Recevabilité des éléments de preuve produits pour la première fois devant la chambre de recours
17 La demanderesse a produit de nouveaux éléments de preuve, à savoir les pièces 1 et-14, dans le cadre du recours, comme indiqué au paragraphe 12 de la présente décision.
18 Conformément à l’article 95, paragraphe 2, du RMUE, l’Office peut ne pas tenir compte des faits que les parties n’ont pas invoqués ou des preuves qu’elles n’ont pas produites en temps utile.

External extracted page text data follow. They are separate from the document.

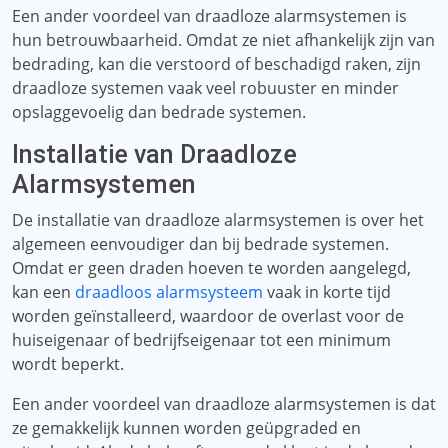
Een ander voordeel van draadloze alarmsystemen is
hun betrouwbaarheid. Omdat ze niet afhankelijk zijn van
bedrading, kan die verstoord of beschadigd raken, zijn
draadloze systemen vaak veel robuuster en minder
opslaggevoelig dan bedrade systemen.
Installatie van Draadloze
Alarmsystemen
De installatie van draadloze alarmsystemen is over het
algemeen eenvoudiger dan bij bedrade systemen.
Omdat er geen draden hoeven te worden aangelegd,
kan een
draadloos alarmsysteem
vaak in korte tijd
worden geïnstalleerd, waardoor de overlast voor de
huiseigenaar of bedrijfseigenaar tot een minimum
wordt beperkt.
Een ander voordeel van draadloze alarmsystemen is dat
ze gemakkelijk kunnen worden geüpgraded en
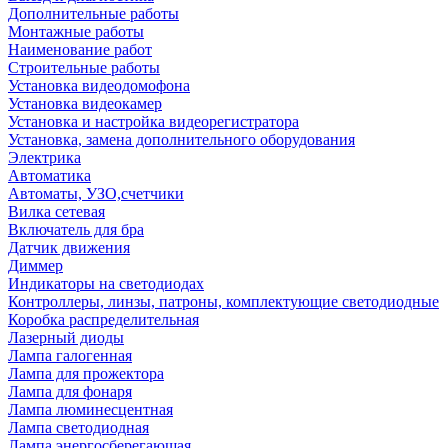
Дополнительные работы
Монтажные работы
Наименование работ
Строительные работы
Установка видеодомофона
Установка видеокамер
Установка и настройка видеорегистратора
Установка, замена дополнительного оборудования
Электрика
Автоматика
Автоматы, УЗО,счетчики
Вилка сетевая
Включатель для бра
Датчик движения
Диммер
Индикаторы на светодиодах
Контроллеры, линзы, патроны, комплектующие светодиодные
Коробка распределительная
Лазерный диоды
Лампа галогенная
Лампа для прожектора
Лампа для фонаря
Лампа люминесцентная
Лампа светодиодная
Лампа энергосберегающая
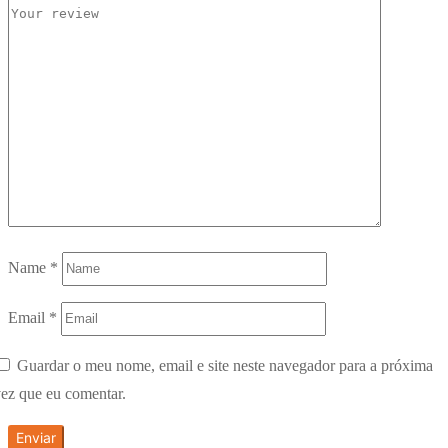
Name
*
Email
*
Guardar o meu nome, email e site neste navegador para a próxima
ez que eu comentar.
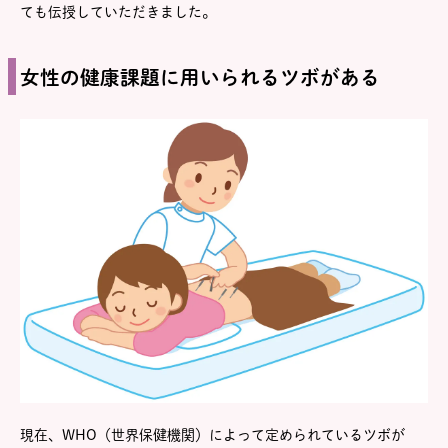
ても伝授していただきました。
女性の健康課題に用いられるツボがある
現在、WHO（世界保健機関）によって定められているツボが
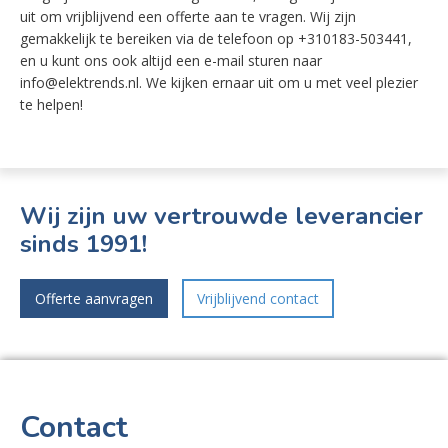
uit om vrijblijvend een offerte aan te vragen. Wij zijn
gemakkelijk te bereiken via de telefoon op +310183-503441,
en u kunt ons ook altijd een e-mail sturen naar
info@elektrends.nl. We kijken ernaar uit om u met veel plezier
te helpen!
Wij zijn uw vertrouwde leverancier
sinds 1991!
Offerte aanvragen
Vrijblijvend contact
Contact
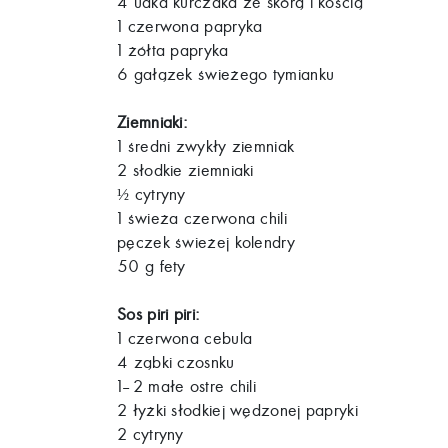
4 udka kurczaka ze skórą i kością
1 czerwona papryka
1 żółta papryka
6 gałązek świeżego tymianku
Ziemniaki:
1 średni zwykły ziemniak
2 słodkie ziemniaki
cytryny
½
1 świeża czerwona chili
pęczek świeżej kolendry
50 g fety
Sos piri piri:
1 czerwona cebula
4 ząbki czosnku
1–2 małe ostre chili
2 łyżki słodkiej wędzonej papryki
2 cytryny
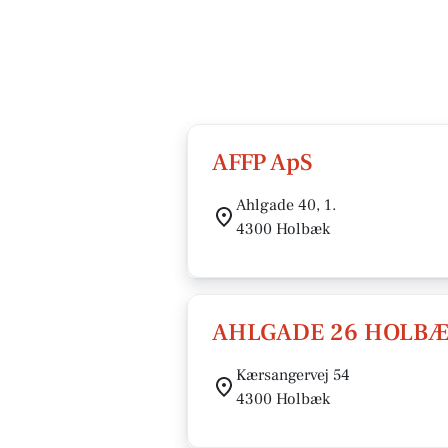
AFFP ApS
Ahlgade 40, 1.
4300 Holbæk
AHLGADE 26 HOLBÆ
Kærsangervej 54
4300 Holbæk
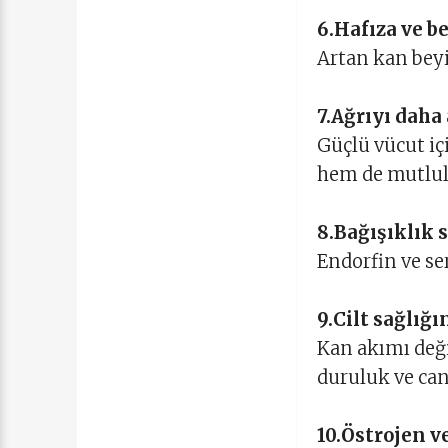
6.Hafıza ve b
Artan kan beyi
7.Ağrıyı daha
Güçlü vücut iç
hem de mutlul
8.Bağışıklık
Endorfin ve se
9.Cilt sağlığ
Kan akımı deği
duruluk ve canl
10.Östrojen v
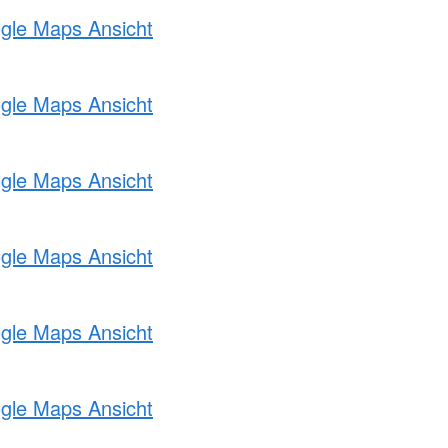
ogle Maps Ansicht
ogle Maps Ansicht
ogle Maps Ansicht
ogle Maps Ansicht
ogle Maps Ansicht
ogle Maps Ansicht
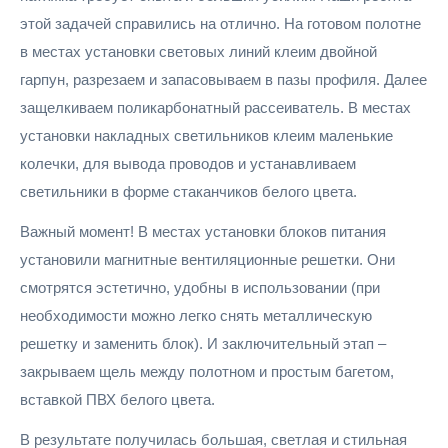
этой задачей справились на отлично. На готовом полотне
в местах установки световых линий клеим двойной
гарпун, разрезаем и запасовываем в пазы профиля. Далее
защелкиваем поликарбонатный рассеиватель. В местах
установки накладных светильников клеим маленькие
колечки, для вывода проводов и устанавливаем
светильники в форме стаканчиков белого цвета.
Важный момент! В местах установки блоков питания
установили магнитные вентиляционные решетки. Они
смотрятся эстетично, удобны в использовании (при
необходимости можно легко снять металлическую
решетку и заменить блок). И заключительный этап –
закрываем щель между полотном и простым багетом,
вставкой ПВХ белого цвета.
В результате получилась большая, светлая и стильная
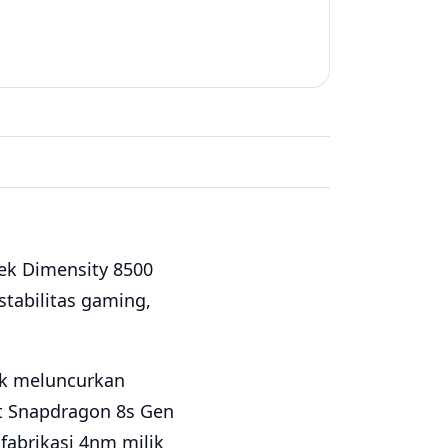
k Dimensity 8500
tabilitas gaming,
ek meluncurkan
at Snapdragon 8s Gen
fabrikasi 4nm milik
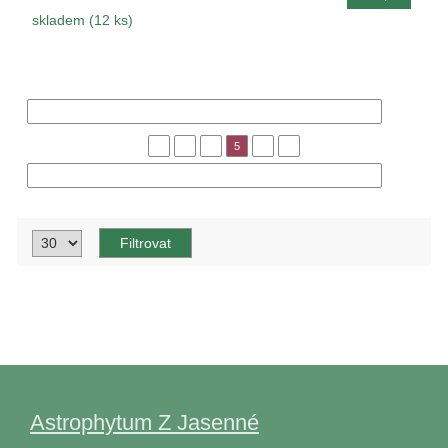
skladem (12 ks)
« Předchozí
1
3
4
5
6
8
Následující »
Astrophytum Z Jasenné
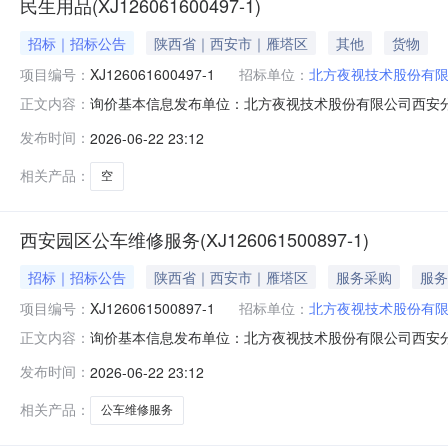
民生用品(XJ126061600497-1)
招标｜招标公告
陕西省｜西安市｜雁塔区
其他
货物
项目编号：
XJ126061600497-1
招标单位：
北方夜视技术股份有
询价基本信息发布单位：北方夜视技术股份有限公司西安分公司参与方
正文内容：
发布时间：
2026-06-22 23:12
相关产品：
空
西安园区公车维修服务(XJ126061500897-1)
招标｜招标公告
陕西省｜西安市｜雁塔区
服务采购
服务
项目编号：
XJ126061500897-1
招标单位：
北方夜视技术股份有
询价基本信息发布单位：北方夜视技术股份有限公司西安分公司参与方
正文内容：
发布时间：
2026-06-22 23:12
相关产品：
公车维修服务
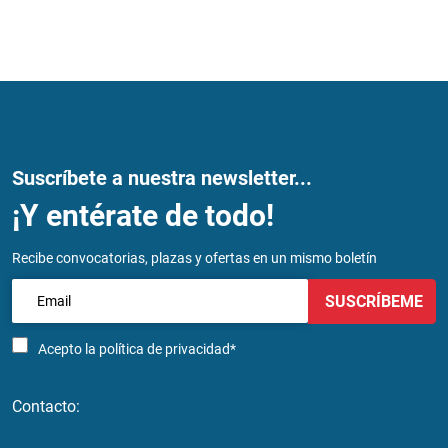
Suscríbete a nuestra newsletter...
¡Y entérate de todo!
Recibe convocatorias, plazas y ofertas en un mismo boletín
SUSCRÍBEME
Acepto la
política de privacidad*
Contacto:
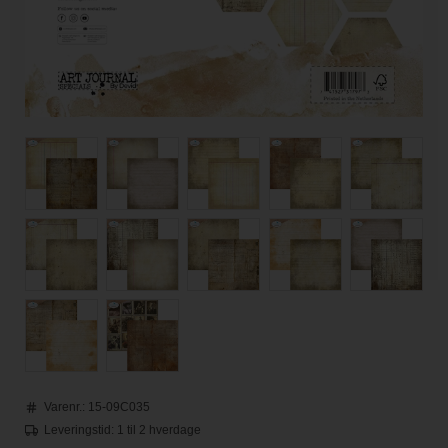
Varenr.:
15-09C035
Leveringstid: 1 til 2 hverdage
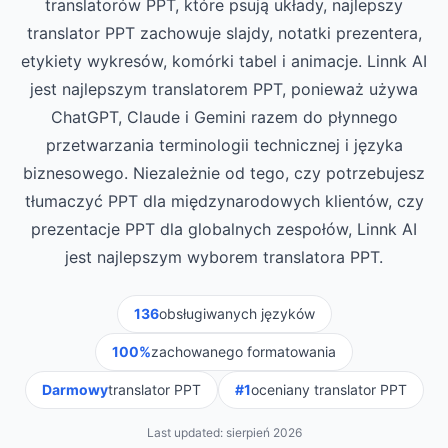
translatorów PPT, które psują układy, najlepszy
translator PPT zachowuje slajdy, notatki prezentera,
etykiety wykresów, komórki tabel i animacje. Linnk AI
jest najlepszym translatorem PPT, ponieważ używa
ChatGPT, Claude i Gemini razem do płynnego
przetwarzania terminologii technicznej i języka
biznesowego. Niezależnie od tego, czy potrzebujesz
tłumaczyć PPT dla międzynarodowych klientów, czy
prezentacje PPT dla globalnych zespołów, Linnk AI
jest najlepszym wyborem translatora PPT.
136
obsługiwanych języków
100%
zachowanego formatowania
Darmowy
translator PPT
#1
oceniany translator PPT
Last updated:
sierpień 2026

Conformément à l’article 27, paragraphe 4, du RDMUE, la chambre de recours ne peut accepter des faits invoqués ou des preuves produites pour la première fois devant elle que si ces faits ou preuves sont, de prime abord, susceptibles d’être pertinents pour l’issue de l’affaire et s’ils n’ont pas été produits en temps utile pour des raisons valables, en particulier lorsqu’ils viennent uniquement compléter des faits et preuves pertinents qui avaient déjà été présentés en temps utile, ou sont déposés pour contester les conclusions tirées ou examinés d’office par la première instance dans la décision objet du recours.
19 En l’espèce, la chambre de recours estime que les exigences relatives à la prise en compte des documents produits dans le cadre de la procédure de recours conformément à l’article 95, paragraphe 2, du RMUE et à l’article 27, paragraphe 4, du RDMUE sont remplies, étant donné qu’elles ont été déposées dans le but de démontrer que les conclusions de la décision attaquée étaient incorrectes et pourraient être pertinentes pour l’issue de l’affaire.
20 Pour ces raisons, la chambre de recours décide de prendre en considération les éléments de preuve supplémentaires (pièces 1 et-14).
Article 8, paragraphe 1, point a), du RMUE
21 Conformément à l’article 8, paragraphe 1, point a), du RMUE, sur opposition du titulaire d’une marque antérieure, la marque demandée est refusée à l’enregistrement lorsqu’elle est identique à la marque antérieure et que les produits ou les services pour lesquels la marque a été demandée sont identiques à ceux pour lesquels la marque antérieure est protégée.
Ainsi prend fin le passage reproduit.